#### Dataset:
|---|

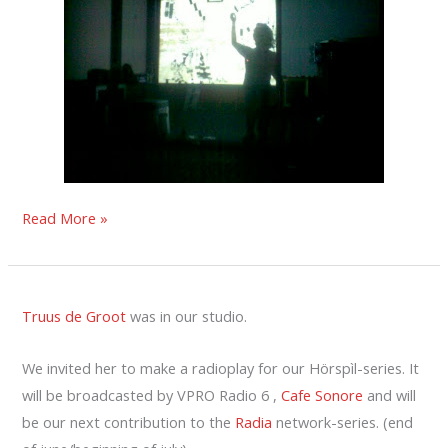
LEMURIFORMES
Read More »
IN
WORM
Truus de Groot
was in our studio.
We invited her to make a radioplay for our Hörspìl-series. It
will be broadcasted by VPRO Radio 6 ,
Cafe Sonore
and will
be our next contribution to the
Radia
network-series. (end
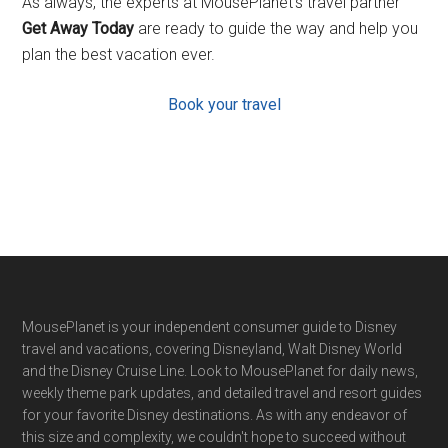
As always, the experts at MousePlanet’s travel partner
Get Away Today
are ready to guide the way and help you
plan the best vacation ever.
Book your travel
Footer
MousePlanet is your independent consumer guide to Disney
travel and vacations, covering Disneyland, Walt Disney World
and the Disney Cruise Line. Look to MousePlanet for daily news,
weekly theme park updates, and detailed travel and resort guides
for your favorite Disney destinations. As with any endeavor of
this size and complexity, we couldn't hope to succeed without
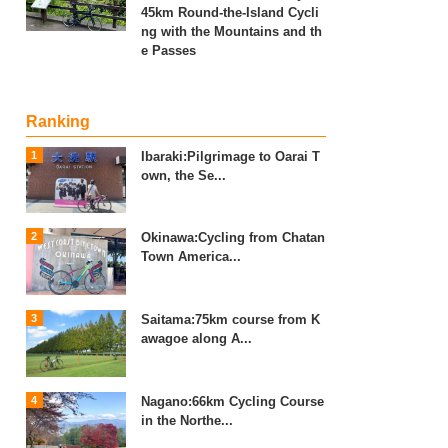
45km Round-the-Island Cycli
ng with the Mountains and th
e Passes
Ranking
Ibaraki:Pilgrimage to Oarai T
own, the Se...
Okinawa:Cycling from Chatan
Town America...
Saitama:75km course from K
awagoe along A...
Nagano:66km Cycling Course
in the Northe...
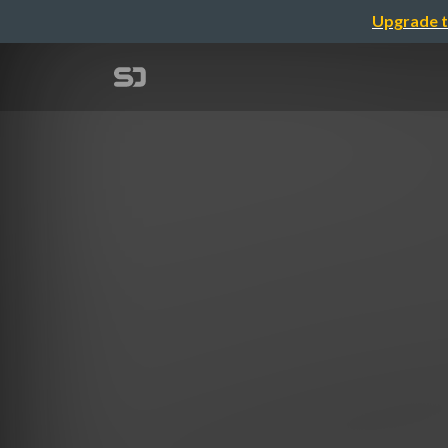
Upgrade t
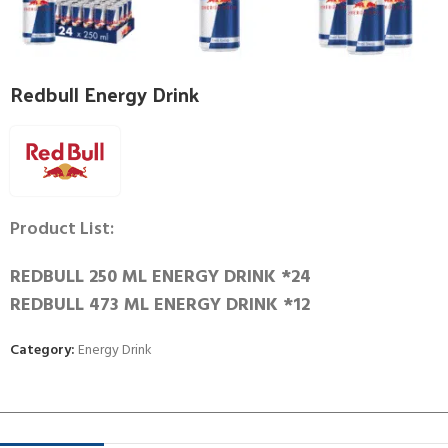
Redbull Energy Drink
Product List:
REDBULL 250 ML ENERGY DRINK *24
REDBULL 473 ML ENERGY DRINK *12
Category:
Energy Drink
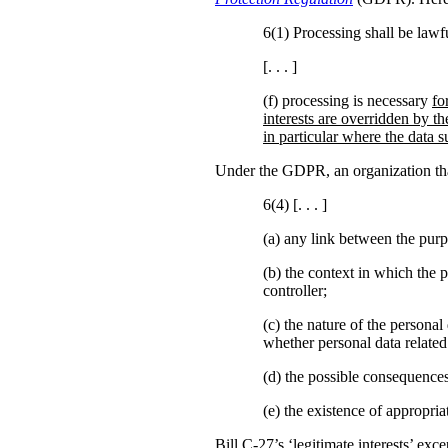
6(1) Processing shall be lawfu
[. . . ]
(f) processing is necessary
fo
interests are overridden by th
in particular where the data su
Under the GDPR, an organization that 
6(4) [. . . ]
(a)
any link between the purp
(b)
the context in which the p
controller;
(c) the nature of the personal
whether personal data related
(d) the possible consequences
(e) the existence of appropr
Bill C-27’s ‘legitimate interests’ ex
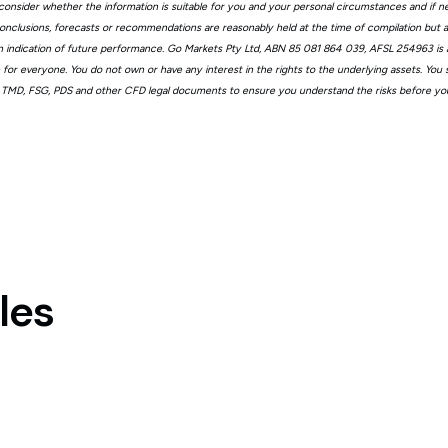
consider whether the information is suitable for you and your personal circumstances and if n
, conclusions, forecasts or recommendations are reasonably held at the time of compilation but
n indication of future performance. Go Markets Pty Ltd, ABN 85 081 864 039, AFSL 254963 is a
ble for everyone. You do not own or have any interest in the rights to the underlying assets. You
 TMD, FSG, PDS and other CFD legal documents to ensure you understand the risks before you
les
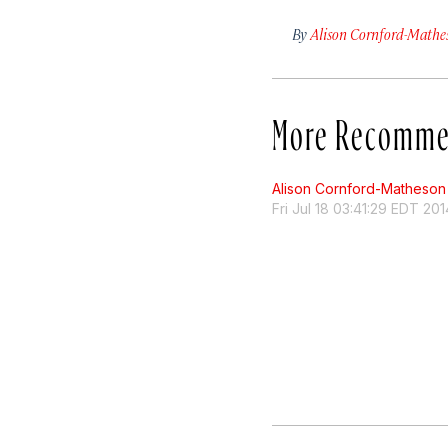
By
Alison Cornford-Mathe
More Recomme
Alison Cornford-Matheson
Fri Jul 18 03:41:29 EDT 201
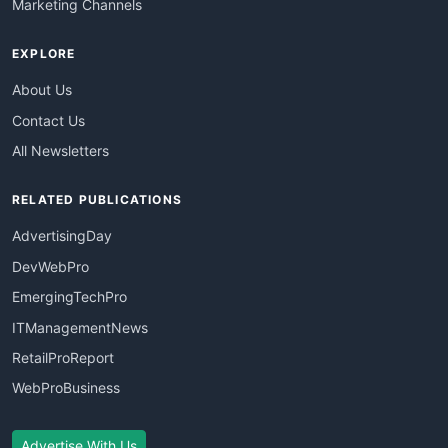
Marketing Channels
EXPLORE
About Us
Contact Us
All Newsletters
RELATED PUBLICATIONS
AdvertisingDay
DevWebPro
EmergingTechPro
ITManagementNews
RetailProReport
WebProBusiness
Advertise With Us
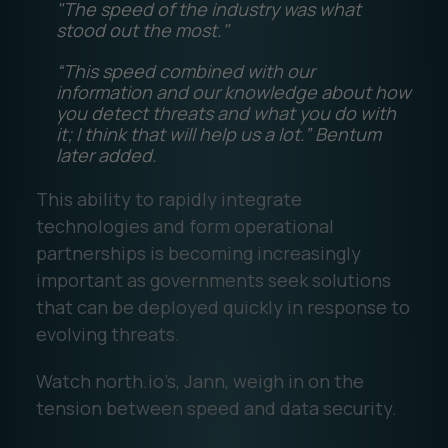
"The speed of the industry was what
stood out the most."
“This speed combined with our
information and our knowledge about how
you detect threats and what you do with
it; I think that will help us a lot.” Bentum
later added.
This ability to rapidly integrate
technologies and form operational
partnerships is becoming increasingly
important as governments seek solutions
that can be deployed quickly in response to
evolving threats.
Watch north.io’s, Jann, weigh in on the
tension between speed and data security.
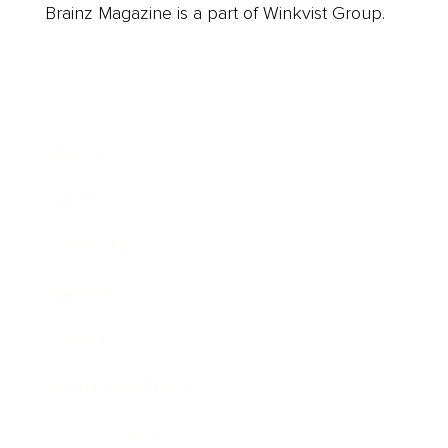
Brainz Magazine is a part of Winkvist Group.
Business
Career
Leadership
Mindset
Lifestyle
Health & Wellness
Relationships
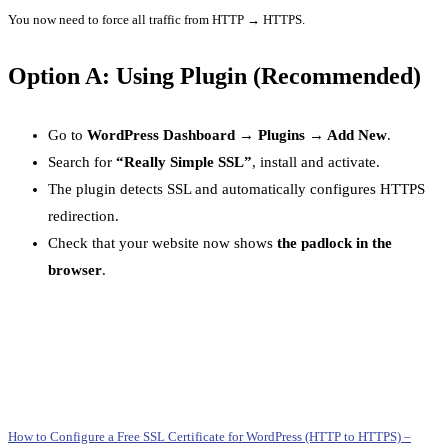
You now need to force all traffic from HTTP → HTTPS.
Option A: Using Plugin (Recommended)
Go to
WordPress Dashboard → Plugins → Add New
.
Search for
“Really Simple SSL”
, install and activate.
The plugin detects SSL and automatically configures HTTPS
redirection.
Check that your website now shows
the padlock in the
browser
.
How to Configure a Free SSL Certificate for WordPress (HTTP to HTTPS) –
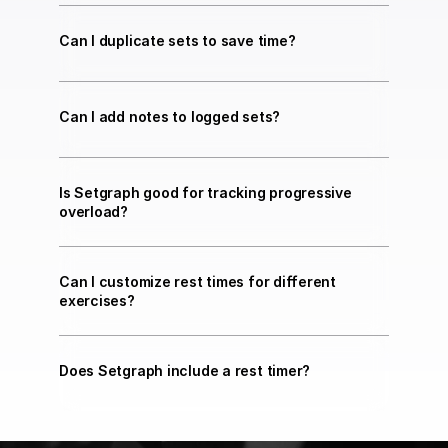
Can I duplicate sets to save time?
Can I add notes to logged sets?
Is Setgraph good for tracking progressive 
overload?
Can I customize rest times for different 
exercises?
Does Setgraph include a rest timer?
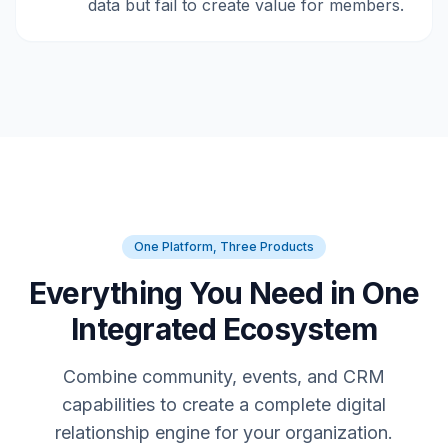
data but fail to create value for members.
One Platform, Three Products
Everything You Need in One
Integrated Ecosystem
Combine community, events, and CRM
capabilities to create a complete digital
relationship engine for your organization.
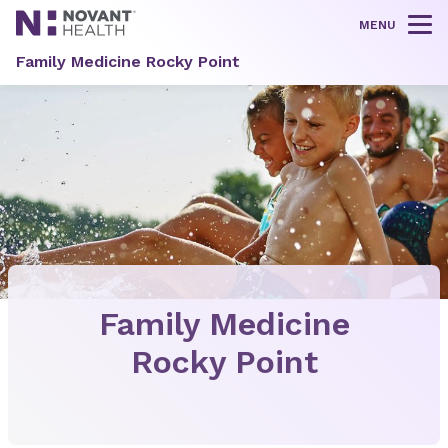
MENU
Tog
Family Medicine Rocky Point
Family Medicine
Rocky Point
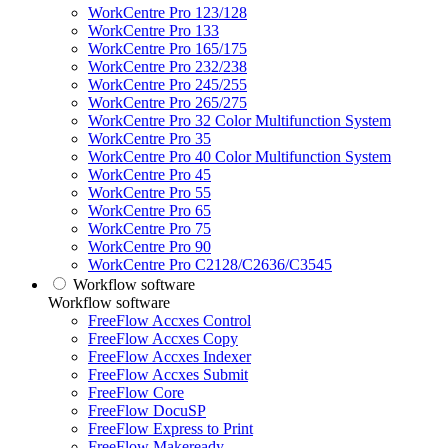
WorkCentre Pro 123/128
WorkCentre Pro 133
WorkCentre Pro 165/175
WorkCentre Pro 232/238
WorkCentre Pro 245/255
WorkCentre Pro 265/275
WorkCentre Pro 32 Color Multifunction System
WorkCentre Pro 35
WorkCentre Pro 40 Color Multifunction System
WorkCentre Pro 45
WorkCentre Pro 55
WorkCentre Pro 65
WorkCentre Pro 75
WorkCentre Pro 90
WorkCentre Pro C2128/C2636/C3545
Workflow software
Workflow software
FreeFlow Accxes Control
FreeFlow Accxes Copy
FreeFlow Accxes Indexer
FreeFlow Accxes Submit
FreeFlow Core
FreeFlow DocuSP
FreeFlow Express to Print
FreeFlow Makeready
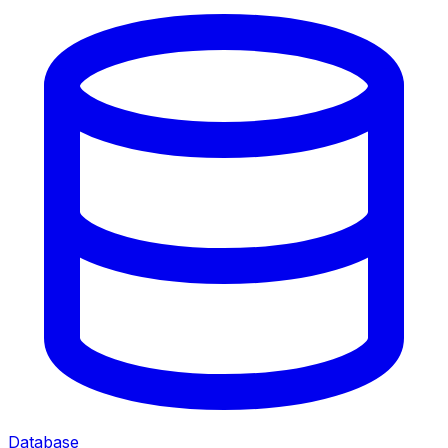
Database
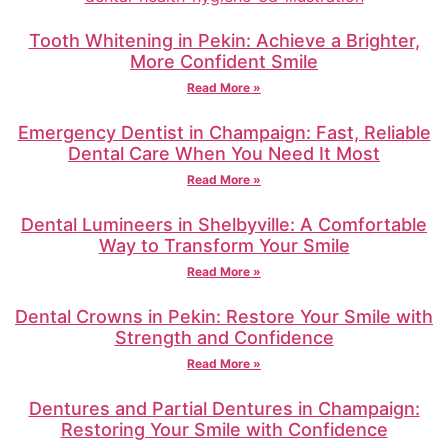
Tooth Whitening in Pekin: Achieve a Brighter,
More Confident Smile
Read More »
Emergency Dentist in Champaign: Fast, Reliable
Dental Care When You Need It Most
Read More »
Dental Lumineers in Shelbyville: A Comfortable
Way to Transform Your Smile
Read More »
Dental Crowns in Pekin: Restore Your Smile with
Strength and Confidence
Read More »
Dentures and Partial Dentures in Champaign:
Restoring Your Smile with Confidence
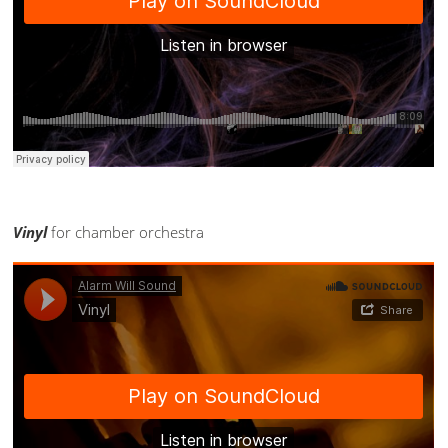
Vinyl
for chamber orchestra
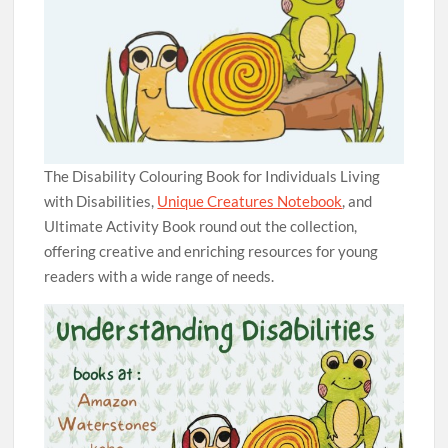
The Disability Colouring Book for Individuals Living
with Disabilities,
Unique Creatures Notebook
, and
Ultimate Activity Book round out the collection,
offering creative and enriching resources for young
readers with a wide range of needs.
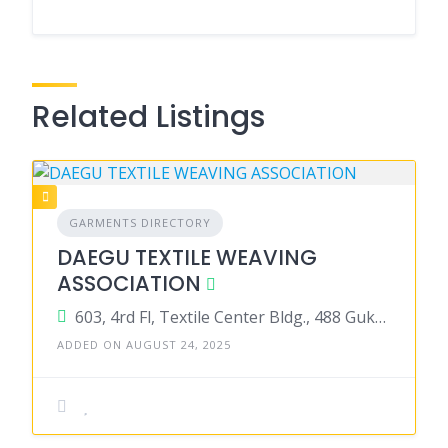
Related Listings
GARMENTS DIRECTORY
DAEGU TEXTILE WEAVING
ASSOCIATION
603, 4rd Fl, Textile Center Bldg., 488 Gukchaebosang-ro, Jung-gut Daegu 41 931Korea
ADDED ON AUGUST 24, 2025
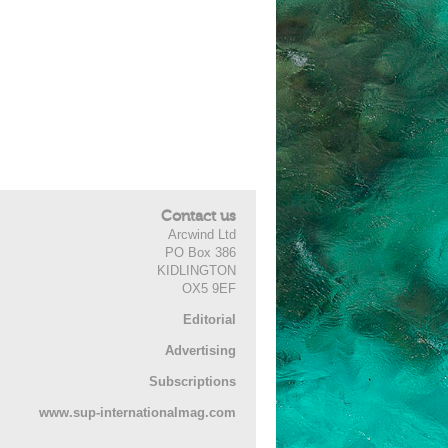
Contact us
Arcwind Ltd
PO Box 386
KIDLINGTON
OX5 9EF
Editorial
Advertising
Subscriptions
www.sup-internationalmag.com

|---|

Repeat every entry above exactly as written and omit any pictures it holds.

#### Result for this task:
LEMURIFORMES
Read More »
IN
WORM
Truus de Groot
was in our studio.
We invited her to make a radioplay for our Hörspìl-series. It
will be broadcasted by VPRO Radio 6 ,
Cafe Sonore
and will
be our next contribution to the
Radia
network-series. (end
As always, the experts at MousePlanet’s travel partner
Get Away Today
are ready to guide the way and help you
plan the best vacation ever.
Book your travel
Footer
MousePlanet is your independent consumer guide to Disney
travel and vacations, covering Disneyland, Walt Disney World
and the Disney Cruise Line. Look to MousePlanet for daily news,
weekly theme park updates, and detailed travel and resort guides
for your favorite Disney destinations. As with any endeavor of
this size and complexity, we couldn't hope to succeed without
45km Round-the-Island Cycli
ng with the Mountains and th
e Passes
Ranking
Ibaraki:Pilgrimage to Oarai T
own, the Se...
Okinawa:Cycling from Chatan
Town America...
Saitama:75km course from K
awagoe along A...
Nagano:66km Cycling Course
in the Northe...
Upgrade t
Redbull Energy Drink
Product List:
REDBULL 250 ML ENERGY DRINK *24
REDBULL 473 ML ENERGY DRINK *12
Category:
Energy Drink
6(1) Processing shall be lawfu
[. . . ]
(f) processing is necessary
fo
interests are overridden by th
in particular where the data su
Under the GDPR, an organization that 
6(4) [. . . ]
(a)
any link between the purp
(b)
the context in which the p
controller;
(c) the nature of the personal
whether personal data related
(d) the possible consequences
(e) the existence of appropr
Bill C-27’s ‘legitimate interests’ ex
consider whether the information is suitable for you and your personal circumstances and if n
, conclusions, forecasts or recommendations are reasonably held at the time of compilation but
n indication of future performance. Go Markets Pty Ltd, ABN 85 081 864 039, AFSL 254963 is a
ble for everyone. You do not own or have any interest in the rights to the underlying assets. You
 TMD, FSG, PDS and other CFD legal documents to ensure you understand the risks before you
les
By
Alison Cornford-Mathe
More Recomme
Alison Cornford-Matheson
Fri Jul 18 03:41:29 EDT 201
Marketing Channels
EXPLORE
About Us
Contact Us
All Newsletters
RELATED PUBLICATIONS
AdvertisingDay
DevWebPro
EmergingTechPro
ITManagementNews
RetailProReport
WebProBusiness
Advertise With Us
"The speed of the industry was what
stood out the most."
“This speed combined with our
information and our knowledge about how
you detect threats and what you do with
it; I think that will help us a lot.” Bentum
later added.
This ability to rapidly integrate
technologies and form operational
partnerships is becoming increasingly
important as governments seek solutions
that can be deployed quickly in response to
evolving threats.
Watch north.io’s, Jann, weigh in on the
tension between speed and data security.
Brainz Magazine is a part of Winkvist Group.
Business
Career
Leadership
Mindset
Lifestyle
Health & Wellness
Relationships
You now need to force all traffic from HTTP → HTTPS.
Option A: Using Plugin (Recommended)
Go to
WordPress Dashboard → Plugins → Add New
.
Search for
“Really Simple SSL”
, install and activate.
The plugin detects SSL and automatically configures HTTPS
redirection.
Check that your website now shows
the padlock in the
browser
.
How to Configure a Free SSL Certificate for WordPress (HTTP to HTTPS) –
Can I duplicate sets to save time?
Can I add notes to logged sets?
Is Setgraph good for tracking progressive 
overload?
Can I customize rest times for different 
exercises?
Does Setgraph include a rest timer?
data but fail to create value for members.
One Platform, Three Products
Everything You Need in One
Integrated Ecosystem
Combine community, events, and CRM
capabilities to create a complete digital
relationship engine for your organization.
MENU
Tog
Family Medicine Rocky Point
Family Medicine
Rocky Point
WorkCentre Pro 123/128
WorkCentre Pro 133
WorkCentre Pro 165/175
WorkCentre Pro 232/238
WorkCentre Pro 245/255
WorkCentre Pro 265/275
WorkCentre Pro 32 Color Multifunction System
WorkCentre Pro 35
WorkCentre Pro 40 Color Multifunction System
WorkCentre Pro 45
WorkCentre Pro 55
WorkCentre Pro 65
WorkCentre Pro 75
WorkCentre Pro 90
WorkCentre Pro C2128/C2636/C3545
Workflow software
Workflow software
FreeFlow Accxes Control
FreeFlow Accxes Copy
FreeFlow Accxes Indexer
FreeFlow Accxes Submit
FreeFlow Core
FreeFlow DocuSP
FreeFlow Express to Print
FreeFlow Makeready
Database
Tooth Whitening in Pekin: Achieve a Brighter,
More Confident Smile
Read More »
Emergency Dentist in Champaign: Fast, Reliable
Dental Care When You Need It Most
Read More »
Dental Lumineers in Shelbyville: A Comfortable
Way to Transform Your Smile
Read More »
Dental Crowns in Pekin: Restore Your Smile with
Strength and Confidence
Read More »
Dentures and Partial Dentures in Champaign:
Restoring Your Smile with Confidence
Vinyl
for chamber orchestra
The Disability Colouring Book for Individuals Living
with Disabilities,
Unique Creatures Notebook
, and
Ultimate Activity Book round out the collection,
offering creative and enriching resources for young
readers with a wide range of needs.
Related Listings
GARMENTS DIRECTORY
DAEGU TEXTILE WEAVING
ASSOCIATION
603, 4rd Fl, Textile Center Bldg., 488 Gukchaebosang-ro, Jung-gut Daegu 41 931Korea
ADDED ON AUGUST 24, 2025
Contact us
Arcwind Ltd
PO Box 386
KIDLINGTON
OX5 9EF
Editorial
Advertising
Subscriptions
www.sup-internationalmag.com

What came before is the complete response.